Macrovision Beta-Testing CD Copy Protection Technology

Forget the Serial Copy Management System, music fans. Macrovision Corporation is taking CD copy prevention to the next level. The folks who made it impossible to loop your DVD player through your VCR want to make sure you can't copy new music either. On February 27, Sunnyvale, CA-based Macrovision announced that it will begin beta-testing its "Safeaudio Toolkit," a CD-audio copy-protection technology. One major record label has already completed its own testing, according to an official statement. Macrovision announced its intention to go forward with the technology late last year.

Safeaudio (a Macrovision registered trademark) is intended to prevent the copying of CDs, or tracks from CDs, onto CD-R discs. The technology was developed jointly by Macrovision and TTR Technologies, Inc. in response to the widespread availability of CD burners and disc compilation software. Safeaudio encoding is "applied during the mastering process at CD manufacturing facilities and is designed to prevent unauthorized copying of music CDs." The process takes place at the mastering house "on existing replication equipment . . . automating the copy-protection process and keeping the original unprotected master file secured," Macrovision claims.

"The proliferation of commercial-grade CD-recordables and inexpensive CD-R media has become a major concern to the music labels. We believe that Safeaudio provides an opportunity for the music industry to regain the billions of dollars lost to unauthorized casual copying. We are eager to start our beta trials and to get the technology into the hands of the music labels for evaluations," commented Macrovision president and COO Bill Krepick.
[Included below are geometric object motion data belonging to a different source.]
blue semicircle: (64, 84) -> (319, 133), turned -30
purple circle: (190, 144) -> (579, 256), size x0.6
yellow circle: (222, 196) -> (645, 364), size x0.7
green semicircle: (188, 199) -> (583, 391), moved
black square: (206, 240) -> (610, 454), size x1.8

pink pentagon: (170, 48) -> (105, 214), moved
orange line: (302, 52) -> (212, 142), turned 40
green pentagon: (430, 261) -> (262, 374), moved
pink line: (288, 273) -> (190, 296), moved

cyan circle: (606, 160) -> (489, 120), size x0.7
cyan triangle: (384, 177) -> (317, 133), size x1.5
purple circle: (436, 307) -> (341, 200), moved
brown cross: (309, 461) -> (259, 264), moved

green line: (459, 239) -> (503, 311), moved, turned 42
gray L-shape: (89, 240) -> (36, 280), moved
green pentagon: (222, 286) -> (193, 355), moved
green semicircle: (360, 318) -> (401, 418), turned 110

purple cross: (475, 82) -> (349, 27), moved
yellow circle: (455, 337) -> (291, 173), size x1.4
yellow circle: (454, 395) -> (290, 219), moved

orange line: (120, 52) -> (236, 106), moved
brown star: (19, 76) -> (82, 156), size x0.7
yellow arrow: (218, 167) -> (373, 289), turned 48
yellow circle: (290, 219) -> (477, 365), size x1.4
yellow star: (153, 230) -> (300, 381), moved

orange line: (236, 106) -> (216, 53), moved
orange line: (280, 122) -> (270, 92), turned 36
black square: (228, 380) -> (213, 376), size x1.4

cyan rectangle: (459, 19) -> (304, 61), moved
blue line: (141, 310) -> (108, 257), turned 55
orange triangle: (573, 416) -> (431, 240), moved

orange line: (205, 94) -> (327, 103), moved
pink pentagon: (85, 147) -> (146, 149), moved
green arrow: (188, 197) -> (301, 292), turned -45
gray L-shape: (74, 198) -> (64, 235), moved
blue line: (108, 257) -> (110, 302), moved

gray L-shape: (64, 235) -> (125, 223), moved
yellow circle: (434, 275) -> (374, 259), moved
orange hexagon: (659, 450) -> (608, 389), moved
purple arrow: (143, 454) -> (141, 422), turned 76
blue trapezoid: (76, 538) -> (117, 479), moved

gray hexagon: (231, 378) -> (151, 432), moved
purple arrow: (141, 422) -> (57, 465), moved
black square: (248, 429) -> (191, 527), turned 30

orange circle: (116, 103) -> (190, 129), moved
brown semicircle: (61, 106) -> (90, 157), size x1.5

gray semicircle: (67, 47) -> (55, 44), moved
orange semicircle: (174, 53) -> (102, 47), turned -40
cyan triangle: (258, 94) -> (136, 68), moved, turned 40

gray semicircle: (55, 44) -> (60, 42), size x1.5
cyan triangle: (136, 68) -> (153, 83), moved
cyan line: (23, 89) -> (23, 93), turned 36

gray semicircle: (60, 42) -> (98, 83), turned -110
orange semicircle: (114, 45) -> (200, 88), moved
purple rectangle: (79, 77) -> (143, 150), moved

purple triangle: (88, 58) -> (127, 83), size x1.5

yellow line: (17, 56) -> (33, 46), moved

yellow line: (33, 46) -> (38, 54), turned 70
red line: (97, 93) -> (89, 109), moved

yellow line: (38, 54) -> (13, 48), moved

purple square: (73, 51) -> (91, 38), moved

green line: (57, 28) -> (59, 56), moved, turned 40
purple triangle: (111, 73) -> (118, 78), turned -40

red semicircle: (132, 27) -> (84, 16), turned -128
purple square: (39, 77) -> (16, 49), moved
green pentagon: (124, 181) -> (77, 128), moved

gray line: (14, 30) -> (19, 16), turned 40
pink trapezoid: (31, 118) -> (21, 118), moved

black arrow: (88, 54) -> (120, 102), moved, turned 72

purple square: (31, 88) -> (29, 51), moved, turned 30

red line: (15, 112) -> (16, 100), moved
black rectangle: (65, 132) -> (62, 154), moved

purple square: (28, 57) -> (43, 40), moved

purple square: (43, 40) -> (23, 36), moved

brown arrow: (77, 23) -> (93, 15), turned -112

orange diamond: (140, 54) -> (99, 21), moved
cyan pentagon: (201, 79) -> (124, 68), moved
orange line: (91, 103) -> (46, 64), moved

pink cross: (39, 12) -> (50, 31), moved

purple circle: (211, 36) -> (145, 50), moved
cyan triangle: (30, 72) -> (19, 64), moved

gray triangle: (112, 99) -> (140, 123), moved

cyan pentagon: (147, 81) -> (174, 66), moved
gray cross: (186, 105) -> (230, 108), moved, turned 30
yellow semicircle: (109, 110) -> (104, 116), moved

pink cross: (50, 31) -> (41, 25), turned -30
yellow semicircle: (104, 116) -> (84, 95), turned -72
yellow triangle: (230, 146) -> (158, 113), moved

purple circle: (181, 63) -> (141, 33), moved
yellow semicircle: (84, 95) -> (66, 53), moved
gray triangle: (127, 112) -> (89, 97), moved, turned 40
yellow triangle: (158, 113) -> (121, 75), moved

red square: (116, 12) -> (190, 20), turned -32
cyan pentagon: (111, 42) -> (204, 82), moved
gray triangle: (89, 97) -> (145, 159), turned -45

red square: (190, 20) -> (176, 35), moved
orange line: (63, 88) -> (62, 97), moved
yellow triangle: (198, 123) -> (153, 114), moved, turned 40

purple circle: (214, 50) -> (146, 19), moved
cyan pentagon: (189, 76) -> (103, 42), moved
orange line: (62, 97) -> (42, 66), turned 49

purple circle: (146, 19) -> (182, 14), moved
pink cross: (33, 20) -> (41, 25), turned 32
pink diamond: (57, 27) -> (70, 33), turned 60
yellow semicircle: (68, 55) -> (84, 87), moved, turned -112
The system runs on standard PC Windows 95/98/ME/NT4 and Windows 2000 platforms, and consists of a "Safeaudio protection generator (SPG) program integrated with the Media Morphics and Eclipse EFM encoders." The company has a strong track record with such ventures: Macrovision's "Safedisc" CD-ROM software copy protection technology has been licensed to over 100 mastering and replication facilities throughout the world and is used by many publishers. We have no idea how this will affect the many thousands of audiophiles who use separate D/A processors.